What's dismaying about the assertion failure is that the assertion appears at the source level to be a direct expansion of f's definition: we're simply asserting that f, applied to its arguments, equals its body. However, in the SMT encoding, the assertion is different from f's body, due to the fuel-based encoding of recursion (in Verus, Dafny, and F*). In the SMT encoding, the translation of f(pred(i), j) in the assertion is:

(f.? (I (pred.? (I i!))) j$)

whereas the translation of f(pred(i), j) in f's body is:

(rec%f.? (I (pred.? i!)) j$ fuel%)

The problem is that triggering is based on matching terms, and these two different terms, (f.? (I (pred.? (I i!))) j$) and (rec%f.? (I (pred.? i!)) j$ fuel%), don't match. Moreover, they don't match for an important reason: to stop the infinite matching loops that would be generated by f's definition axiom if f's body refered directly to (f.? (I (pred.? (I i!))) j$). This is the whole point of the fuel-based encoding used by Verus, Dafny, and F*. Furthermore, any attempt to make the different translations of f(pred(i), j) inside and outside of f match, or to make their triggers match, risks recreating the matching loop that we're trying to avoid.

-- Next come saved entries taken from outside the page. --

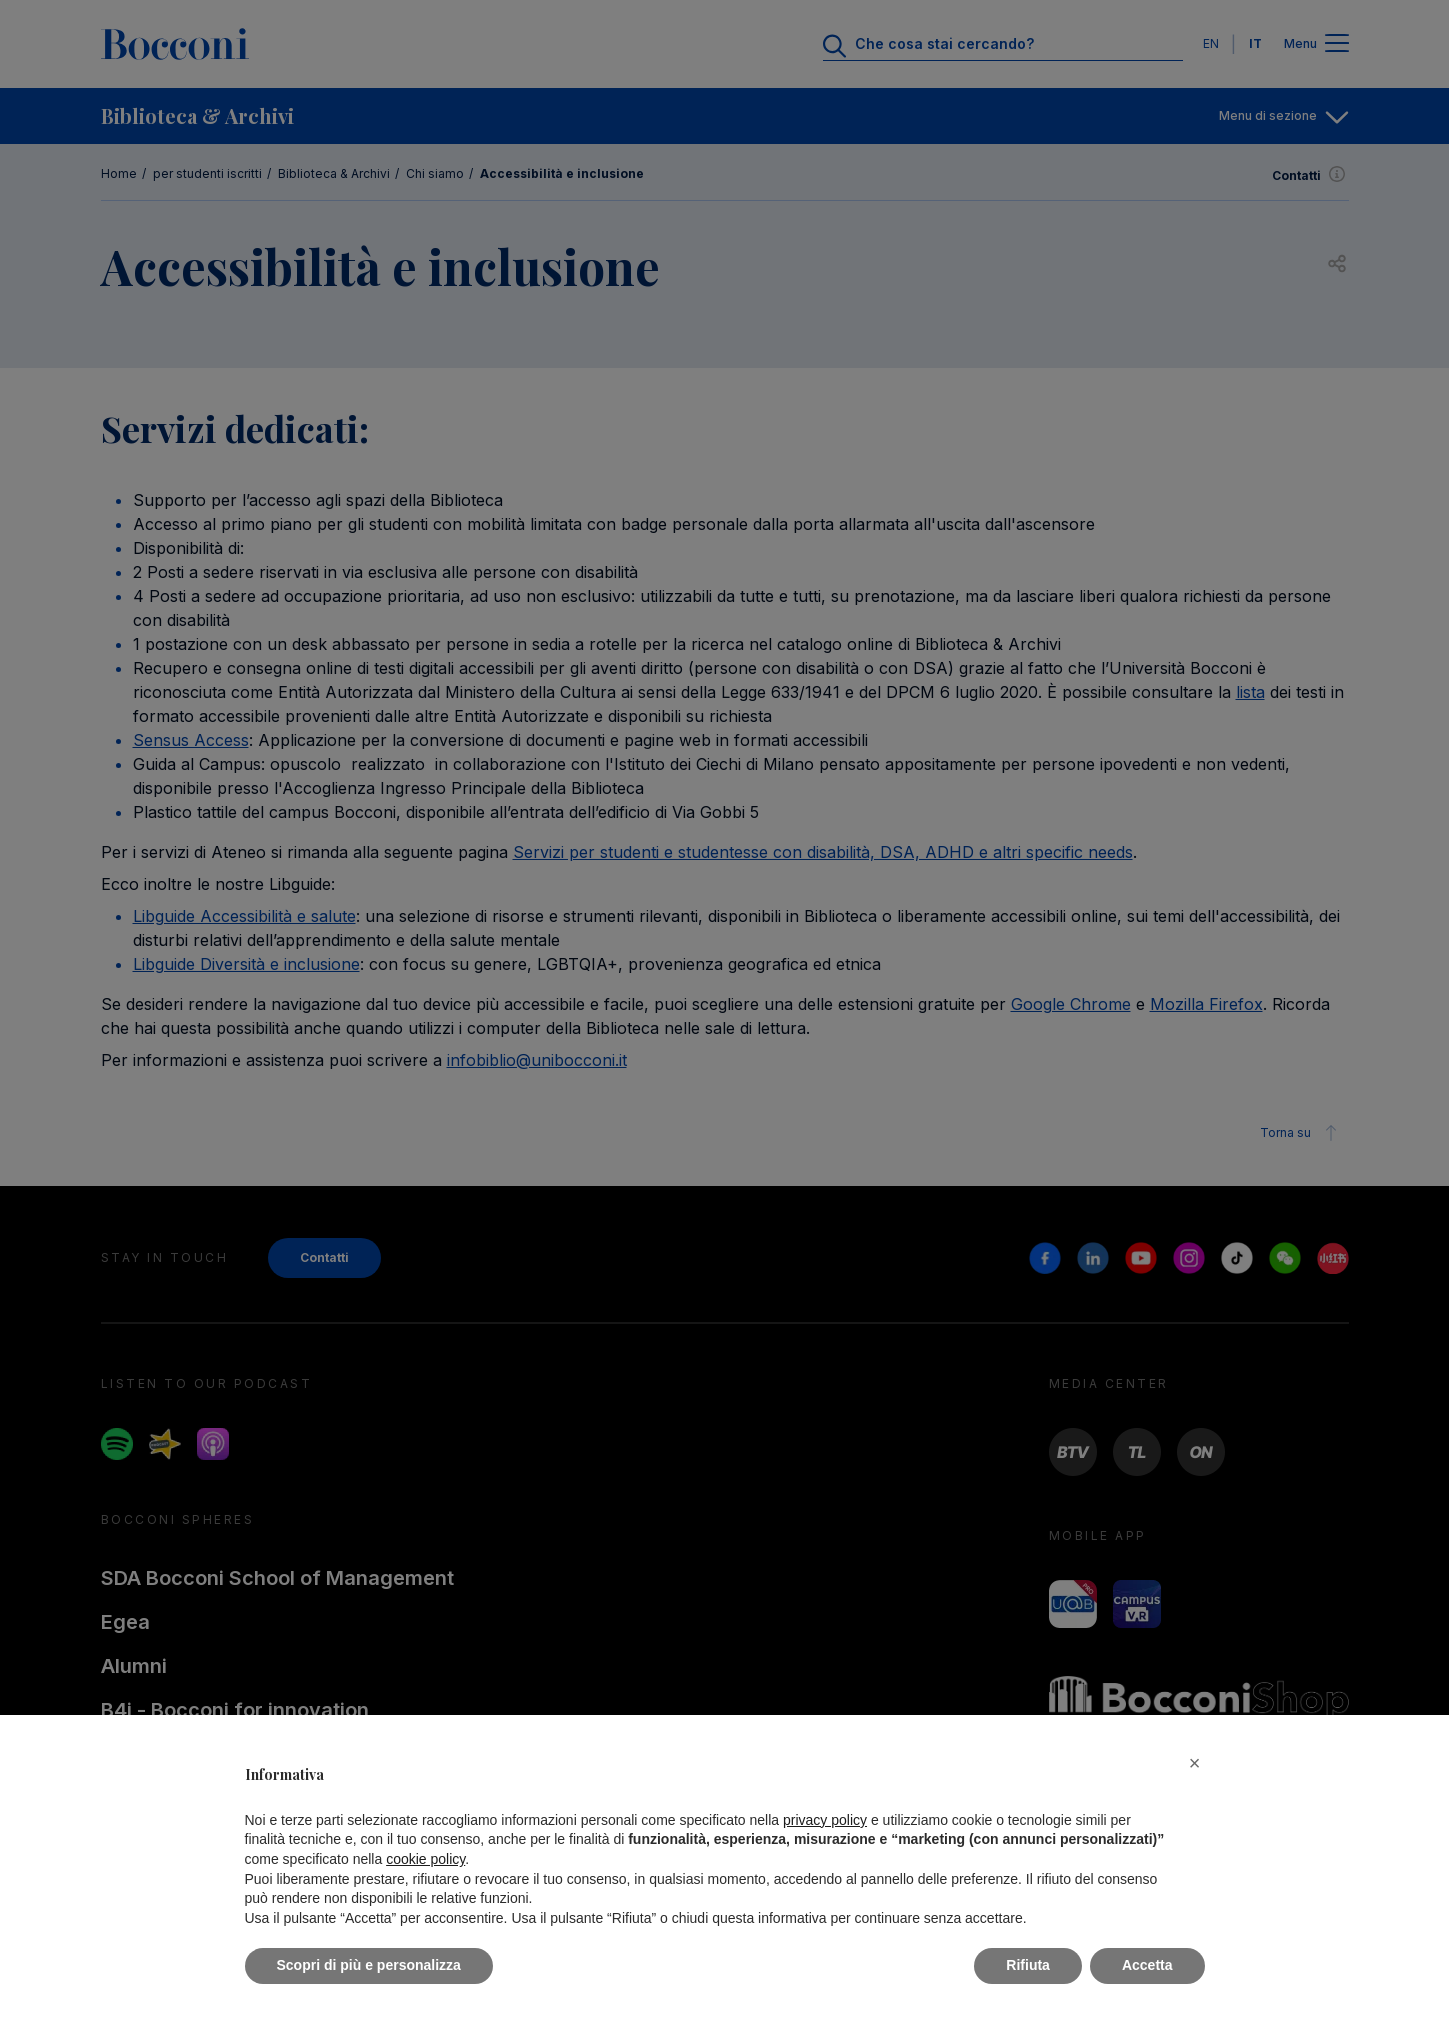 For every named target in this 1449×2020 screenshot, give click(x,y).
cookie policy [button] (425, 1859)
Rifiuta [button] (1028, 1965)
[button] (1195, 1763)
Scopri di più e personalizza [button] (369, 1965)
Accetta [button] (1147, 1965)
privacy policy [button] (825, 1820) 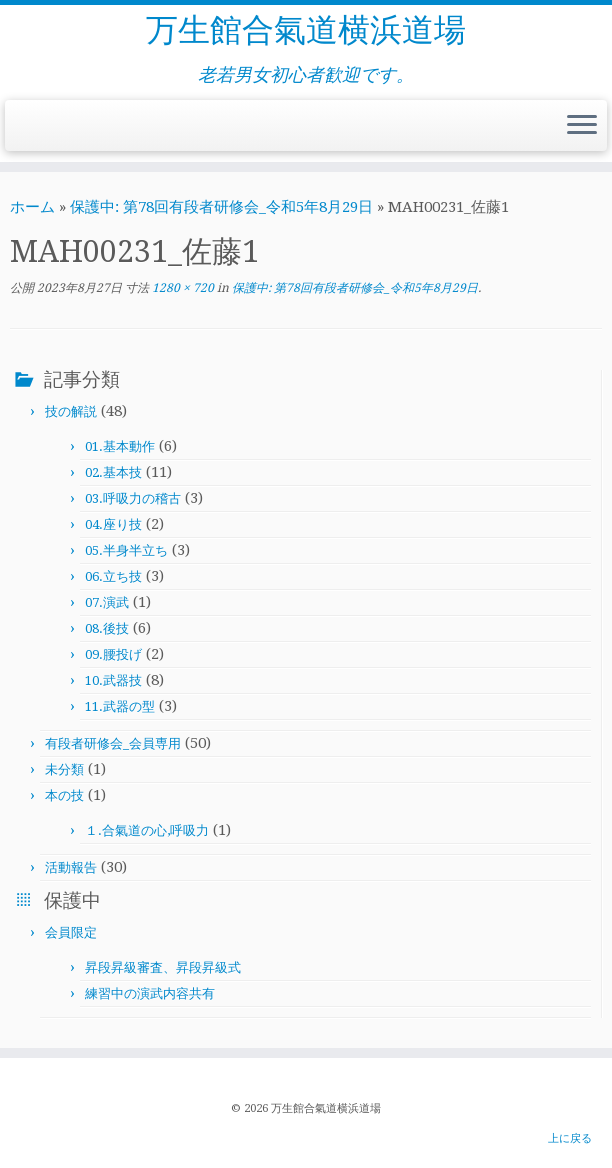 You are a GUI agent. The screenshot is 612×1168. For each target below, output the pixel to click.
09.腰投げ (113, 654)
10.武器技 (113, 680)
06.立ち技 (113, 576)
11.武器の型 (120, 706)
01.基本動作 (120, 446)
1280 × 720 (181, 288)
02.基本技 (113, 472)
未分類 (64, 769)
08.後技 (107, 628)
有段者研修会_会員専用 (113, 743)
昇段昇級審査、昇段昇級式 (163, 967)
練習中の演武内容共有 (150, 993)
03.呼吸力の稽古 (133, 498)
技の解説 (71, 411)
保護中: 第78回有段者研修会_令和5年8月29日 (221, 207)
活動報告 (71, 867)
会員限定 (71, 932)
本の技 (64, 795)
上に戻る (570, 1138)
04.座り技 (113, 524)
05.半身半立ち (126, 550)
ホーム (32, 207)
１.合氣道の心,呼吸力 (147, 830)
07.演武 (107, 602)
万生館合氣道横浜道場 (306, 30)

For what it's worth, I committed what I originally thought would be a simple fix to a branch ( https://github.com/verus-lang/verus/tree/recursive-trigger-no-rename ), but it only half fixes the problem: it makes f(i, j) imply (i > 0 ==> (forall|j: int| #[trigger] f(pred(i), j))), but not the other way around. The difficulty is that if you assume (forall|j: int| #[trigger] f(pred(i), j)) outside of f's definition, you're making an assumption that triggers on (f.? (I (pred.? (I i!))) j$), and inside f's definition, there are no terms that match this (there is only (rec%f.? (I (pred.? i!)) j$ fuel%)), so the quantifier never gets triggered. You could imagine trying to get the quantifier outside f's definition to also trigger on (rec%f.? (I (pred.? i!)) j$ fuel%), but this risks matching loops.

So my feeling now is that allowing triggers on f's recursive calls inside f's own definition is going to lead to bad experiences for users, where obvious looking equalities fail to hold. Instead, I think it's safer to go with the workaround of introducing a separate artificial trigger that is defined outside the recursive definition. This is a fairly rare situation anyway; most recursive definitions don't contain quantifiers that trigger recursively on their own definition. So my plan is to disallow using f in a trigger inside f's own recursive definition, and print out a message suggesting the workaround. I've committed this to https://github.com/verus-lang/verus/compare/recursive-trigger-disallow . If there are no objections, I'll merge it into main.

pratapsingh1729 commented 8 months ago

Thanks very much for the detailed explanation and investigation! Sorry I didn't get to this until now.

It does make sense, now that you have explained and shown the actual triggers, that allowing triggers on recursive calls to f inside of the definition of f would either generate matching loops or just fail to ever work due to the explicit introduction of fuel in the SMT query. I think the error message in the branch you posted explains the issue well, and would definitely be helpful for others who might end up wanting to do the same kind of thing I wanted to do. In my case the dummy trigger approach worked just fine.